Déposer plainte en cas de cyberattaque : mode d’emploi
Thématique prioritaire de la CNIL pour 2021, la cybersécurité constitue pour les entreprises un enjeu fondamental. L’ANSSI[1] fait état d’une hausse importante des cyber-attaques pour l’année 2023, lesquelles menacent grandement les entreprises, les organisations non gouvernementale et les collectivités publiques : les conséquences peuvent être dévastatrices tant sur le plan économique, que sur les plans organisationnel et réputationnel.
Pourtant, les actions à mettre en œuvre en cas de réalisation de cette menace restent floues alors qu’une réaction rapide est essentielle pour en limiter les conséquences.
En interne, certains réflexes opérationnels fondamentaux doivent être adoptés : éviter la propagation du virus utilisé sur d’autres équipements informatiques, piloter la gestion de la crise cyber, trouver de l’assistance technique auprès de prestataires spécialisés, assurer une communication vers les personnes et services. Il est également indispensable de constituer un rapport d’incident, lequel permettra aux enquêteurs d’agir efficacement.
En cas de violation de données personnelles, à savoir la perte de disponibilité, d’intégrité ou de confidentialité desdites données, il convient également de notifier la violation dans un document récapitulatif à destination de la Commission Nationale de l’Informatique et des Libertés[3] (CNIL).
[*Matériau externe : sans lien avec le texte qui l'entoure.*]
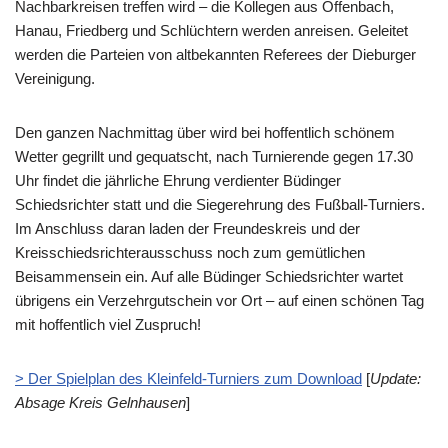
Nachbarkreisen treffen wird – die Kollegen aus Offenbach,
Hanau, Friedberg und Schlüchtern werden anreisen. Geleitet
werden die Parteien von altbekannten Referees der Dieburger
Vereinigung.
Den ganzen Nachmittag über wird bei hoffentlich schönem
Wetter gegrillt und gequatscht, nach Turnierende gegen 17.30
Uhr findet die jährliche Ehrung verdienter Büdinger
Schiedsrichter statt und die Siegerehrung des Fußball-Turniers.
Im Anschluss daran laden der Freundeskreis und der
Kreisschiedsrichterausschuss noch zum gemütlichen
Beisammensein ein. Auf alle Büdinger Schiedsrichter wartet
übrigens ein Verzehrgutschein vor Ort – auf einen schönen Tag
mit hoffentlich viel Zuspruch!
> Der Spielplan des Kleinfeld-Turniers zum Download
[
Update:
Absage Kreis Gelnhausen
]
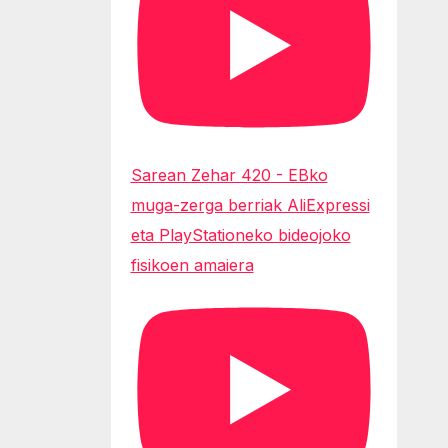
Sarean Zehar 420 - EBko
muga-zerga berriak AliExpressi
eta PlayStationeko bideojoko
fisikoen amaiera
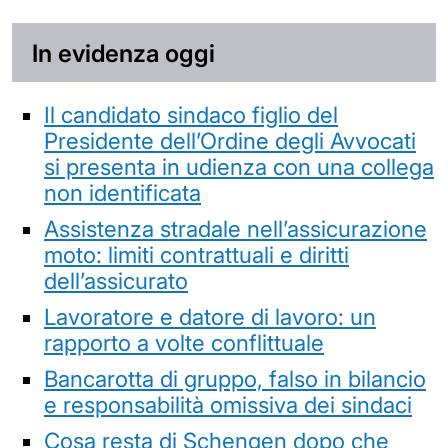
In evidenza oggi
Il candidato sindaco figlio del
Presidente dell’Ordine degli Avvocati
si presenta in udienza con una collega
non identificata
Assistenza stradale nell’assicurazione
moto: limiti contrattuali e diritti
dell’assicurato
Lavoratore e datore di lavoro: un
rapporto a volte conflittuale
Bancarotta di gruppo, falso in bilancio
e responsabilità omissiva dei sindaci
Cosa resta di Schengen dopo che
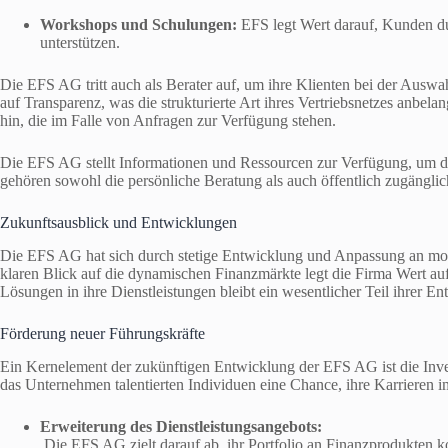
Workshops und Schulungen:
EFS legt Wert darauf, Kunden d
unterstützen.
Die EFS AG tritt auch als Berater auf, um ihre Klienten bei der Auswa
auf Transparenz, was die strukturierte Art ihres Vertriebsnetzes anbela
hin, die im Falle von Anfragen zur Verfügung stehen.
Die EFS AG stellt Informationen und Ressourcen zur Verfügung, um die
gehören sowohl die persönliche Beratung als auch öffentlich zugänglic
Zukunftsausblick und Entwicklungen
Die EFS AG hat sich durch stetige Entwicklung und Anpassung an mode
klaren Blick auf die dynamischen Finanzmärkte legt die Firma Wert au
Lösungen in ihre Dienstleistungen bleibt ein wesentlicher Teil ihrer En
Förderung neuer Führungskräfte
Ein Kernelement der zukünftigen Entwicklung der EFS AG ist die Inve
das Unternehmen talentierten Individuen eine Chance, ihre Karrieren im
Erweiterung des Dienstleistungsangebots:
Die EFS AG zielt darauf ab, ihr Portfolio an Finanzprodukten kont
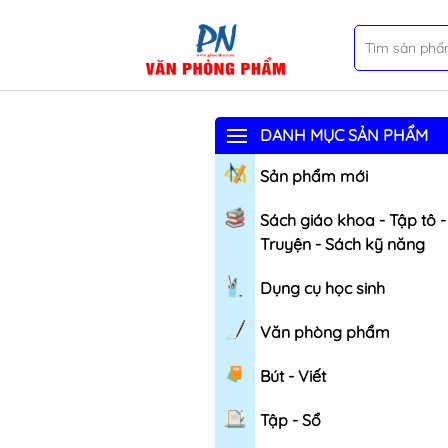
DANH MỤC SẢN PHẨM
Sản phẩm mới
Sách giáo khoa - Tập tô -
Truyện - Sách kỹ năng
Dụng cụ học sinh
Văn phòng phẩm
Bút - Viết
Tập - Sổ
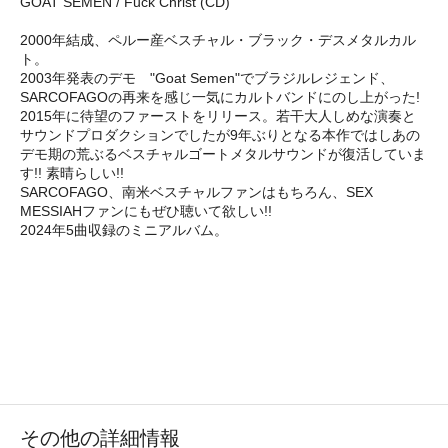
GOAT SEMEN / Fuck Christ (CD)
2000年結成、ペルー産ベスチャル・ブラック・デスメタルカル
ト。
2003年発表のデモ "Goat Semen"でブラジルレジェンド、
SARCOFAGOの再来を感じ一気にカルトバンドにのし上がった!
2015年に待望のファーストをリリース。若干大人しめな演奏と
サウンドプロダクションでしたが9年ぶりとなる本作ではしあの
デモ期の荒ぶるベスチャルゴートメタルサウンドが復活していま
す!! 素晴らしい!!
SARCOFAGO、南米ベスチャルファンはもちろん、SEX
MESSIAHファンにもぜひ聴いて欲しい!!
2024年5曲収録のミニアルバム。
その他の詳細情報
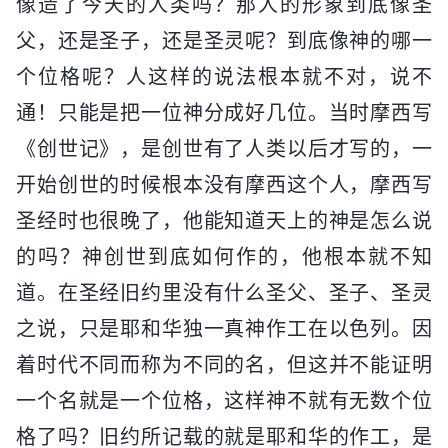
像造了今天的人类吗？那人的形象到底像圣
父，还是圣子，还是圣灵呢？到底像神的哪一
个位格呢？人这样的说法根本就不对，说不
通！只能是把一位神分成好几位。当时摩西写
《创世记》，是创世有了人类以后才写的，一
开始创世的时候根本没有摩西这个人，摩西写
圣经时也很晚了，他能知道天上的神是怎么说
的吗？神创世到底如何作的，他根本就不知
道。在圣经旧约里没有什么圣父、圣子、圣灵
之说，只是耶和华独一真神作工在以色列。因
着时代不同而称为不同的名，但这并不能证明
一个名就是一个位格，这样神不就有无数个位
格了吗？旧约所记载的就是耶和华的作工，是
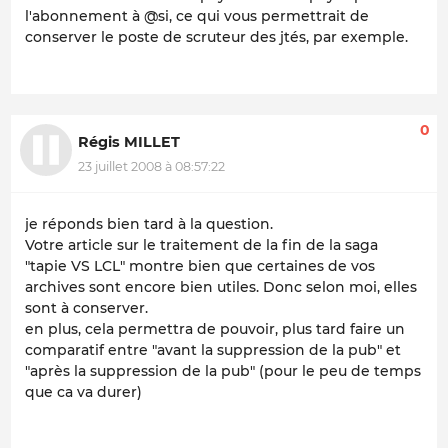
l'abonnement à @si, ce qui vous permettrait de
conserver le poste de scruteur des jtés, par exemple.
0
Régis MILLET
23 juillet 2008 à 08:57:22
je réponds bien tard à la question.
Votre article sur le traitement de la fin de la saga
"tapie VS LCL" montre bien que certaines de vos
archives sont encore bien utiles. Donc selon moi, elles
sont à conserver.
en plus, cela permettra de pouvoir, plus tard faire un
comparatif entre "avant la suppression de la pub" et
"après la suppression de la pub" (pour le peu de temps
que ca va durer)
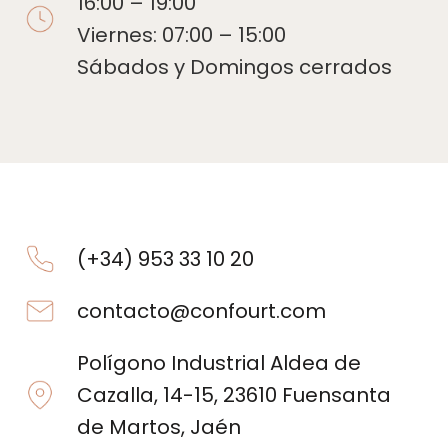
16:00 – 19:00
Viernes: 07:00 – 15:00
Sábados y Domingos cerrados
(+34) 953 33 10 20
contacto@confourt.com
Polígono Industrial Aldea de
Cazalla, 14-15, 23610 Fuensanta
de Martos, Jaén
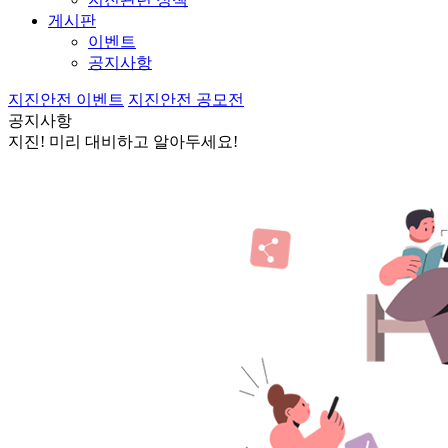
게시판
이벤트
공지사항
지진안전 이벤트
지진안전 공모전
공지사항
지진! 미리 대비하고 알아두세요!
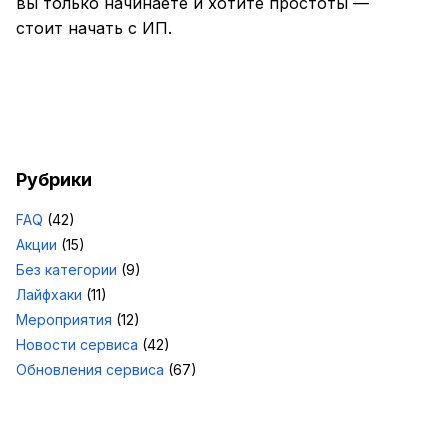
вы только начинаете и хотите простоты —
стоит начать с ИП.
Рубрики
FAQ
(42)
Акции
(15)
Без категории
(9)
Лайфхаки
(11)
Мероприятия
(12)
Новости сервиса
(42)
Обновления сервиса
(67)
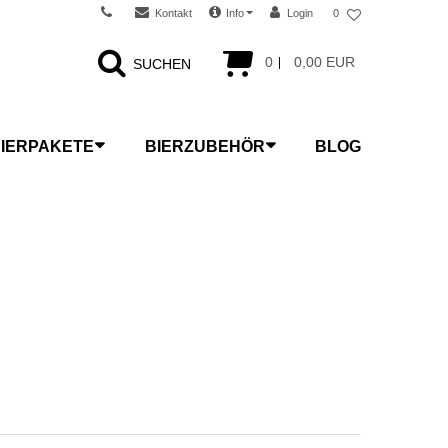
Kontakt
Info
Login
0
0
0,00 EUR
SUCHEN
IERPAKETE
BIERZUBEHÖR
BLOG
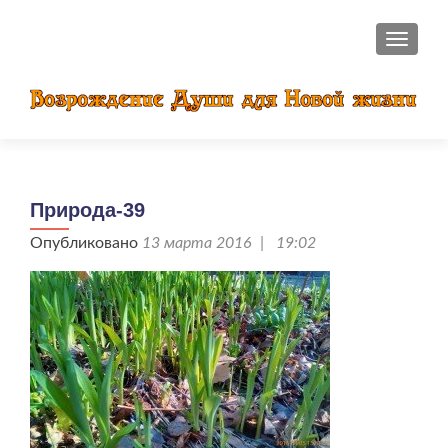
ПОКАЗ
Природа-39
Опубликовано
13 марта 2016 | 19:02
La notification doit intervenir dans les 72 heures suivant la prise de connaissance de la violation, conformément à l’article 33 du RGPD (Règlement général sur la protection des données).
Le dépôt d’une plainte doit intervenir le plus rapidement possible, afin de bénéficier d’une assurance le cas échéant, de faciliter le travail des enquêteurs et de renforcer les chances d’identification des auteurs de l’attaque.
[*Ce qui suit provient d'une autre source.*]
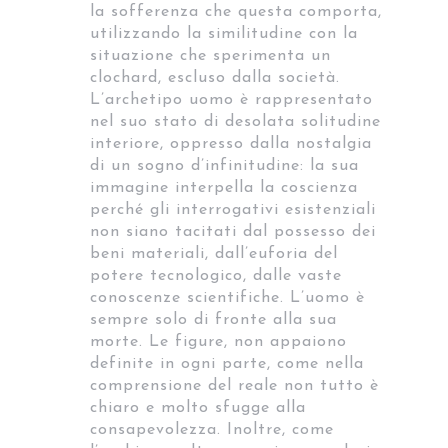
la sofferenza che questa comporta,
utilizzando la similitudine con la
situazione che sperimenta un
clochard, escluso dalla società.
L’archetipo uomo è rappresentato
nel suo stato di desolata solitudine
interiore, oppresso dalla nostalgia
di un sogno d’infinitudine: la sua
immagine interpella la coscienza
perché gli interrogativi esistenziali
non siano tacitati dal possesso dei
beni materiali, dall’euforia del
potere tecnologico, dalle vaste
conoscenze scientifiche. L’uomo è
sempre solo di fronte alla sua
morte. Le figure, non appaiono
definite in ogni parte, come nella
comprensione del reale non tutto è
chiaro e molto sfugge alla
consapevolezza. Inoltre, come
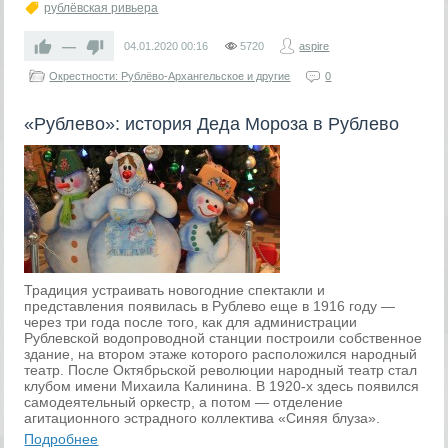
рублёвская ривьера
—
04.01.2020
00:16
5720
aspire
Окрестности: Рублёво-Архангельское и другие
0
«Рублево»: история Деда Мороза в Рублево
Традиция устраивать новогодние спектакли и
представления появилась в Рублево еще в 1916 году —
через три года после того, как для администрации
Рублевской водопроводной станции построили собственное
здание, на втором этаже которого расположился народный
театр. После Октябрьской революции народный театр стал
клубом имени Михаила Калинина. В 1920-х здесь появился
самодеятельный оркестр, а потом — отделение
агитационного эстрадного коллектива «Синяя блуза».
Подробнее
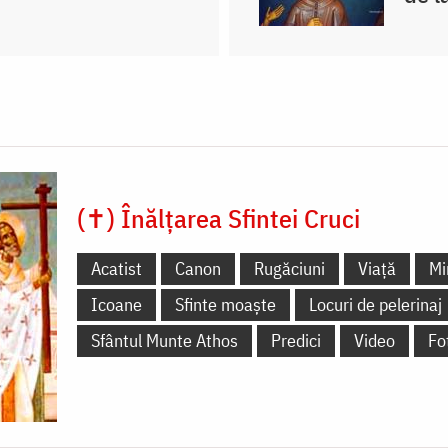
(✝) Înălțarea Sfintei Cruci
Acatist
Canon
Rugăciuni
Viață
Mi
Icoane
Sfinte moaște
Locuri de pelerinaj
Sfântul Munte Athos
Predici
Video
Fo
Payer la rançon ? Dans le cas d’un rançongiciel, il est recommandé de ne pas payer la rançon[2]. Néanmoins, dans les cas où cela s’avère indispensable, le paiement de la rançon est d’ailleurs conditionné, depuis la loi LOPMI du 24 janvier 2023, au dépôt d’une plainte dans un délai de 72 heures après avoir eu connaissance de l’attaque. L’entreprise devra réaliser une analyse approfondie des risques et des enjeux judiciaires et financiers avant de procéder à un tel paiement.
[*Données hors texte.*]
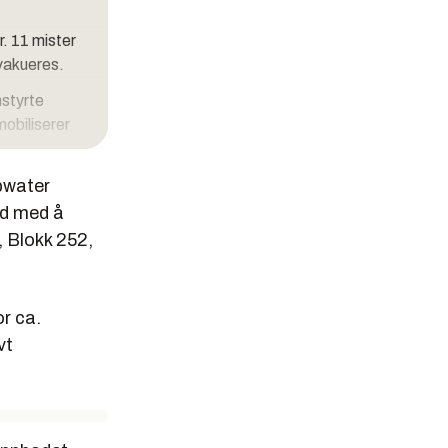
. 11 mister
evakueres.
nstyrte
mobiliserer
pwater
ldig vann.
rd med å
 Blokk 252,
outpreventer
or ca.
vt
P.
en i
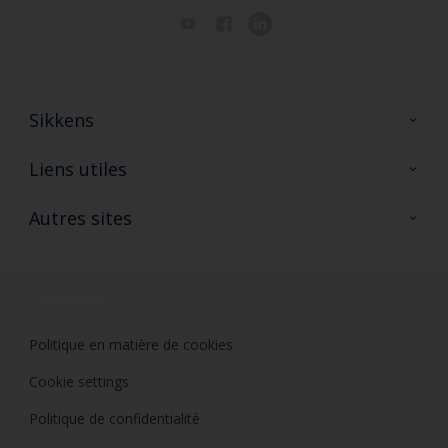
Sikkens
A propos de Sikkens
Liens utiles
Contactez nous
Ouvrir un magasin PASS
Autres sites
Trimetal
Sikkens Solutions
Polyfilla Pro
Wiki Peinture
Développement durable
Où jeter son pot de peinture ?
Politique en matière de cookies
Cookie settings
Politique de confidentialité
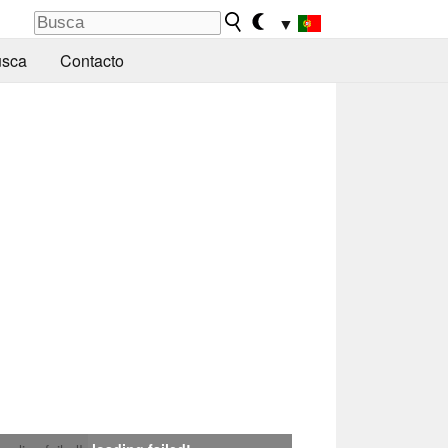
▼
sca
Contacto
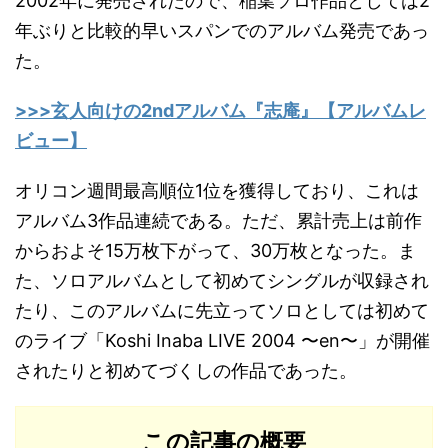
2002年に発売されたので、稲葉ソロ作品としては2
年ぶりと比較的早いスパンでのアルバム発売であっ
た。
>>>玄人向けの2ndアルバム『志庵』【アルバムレ
ビュー】
オリコン週間最高順位1位を獲得しており、これは
アルバム3作品連続である。ただ、累計売上は前作
からおよそ15万枚下がって、30万枚となった。ま
た、ソロアルバムとして初めてシングルが収録され
たり、このアルバムに先立ってソロとしては初めて
のライブ「Koshi Inaba LIVE 2004 〜en〜」が開催
されたりと初めてづくしの作品であった。
この記事の概要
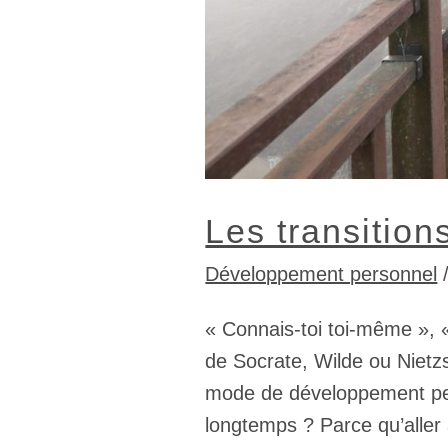
Les transition
Développement personnel
« Connais-toi toi-même », «
de Socrate, Wilde ou Nietzs
mode de développement pers
longtemps ? Parce qu’aller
Comment déposer plainte ? Qui est compétent ? Qui contacter ?
Dans le cadre des cyberattaques, la répartition des compétences entre services d’enquête répond à certaines spécificités.
Commissariat :
Les plaintes peuvent être déposées directement au commissariat le plus proche. S’agissant des services de police et de gendarmerie nationale, un réseau territorial d’enquêteurs spécialisés en cybercriminalité répartis par zones et types d’infractions a été mis en place. Dans chaque région, se trouvent des Investigateurs en CyberCriminalité (ICC/Police) et des N-TECH (Gendarmerie).
Il existe par ailleurs le Centre de lutte contre les criminalités numériques (C3N) du Service Central du Renseignement Criminel (SCRC) de la Gendarmerie nationale, dépendant du pôle judiciaire de la Gendarmerie et ayant une compétence nationale pour assurer le traitement des questions en rapport avec la criminalité numérique (notamment, les atteintes aux STAD)[4].
En cas de dépôt de plainte au commissariat, le Procès-verbal de plainte sera directement transmis par ce dernier aux services spécialisés compétents.
Tribunal compétent :
Pour les cyberattaques, le Parquet de Paris dispose d’une compétence nationale concurrente[5] (dans la mesure où les cyberattaques induisent une atteinte à un système de traitement automatisé de données (STAD) et/ou du sabotage informatique[6]). La section compétente au Parquet de Paris est la section J3 (cybercriminalité).
Depuis la loi du 9 mars 2004[7], pour les atteintes aux STAD, la compétence en matière de lutte contre la criminalité organisée est partagée entre la Juridiction nationale chargée de la lutte contre la criminalité organisée (Junalco) dont fait partie la section J3 du Parquet de Paris et les juridictions inter-régionales spécialisées (JIRS).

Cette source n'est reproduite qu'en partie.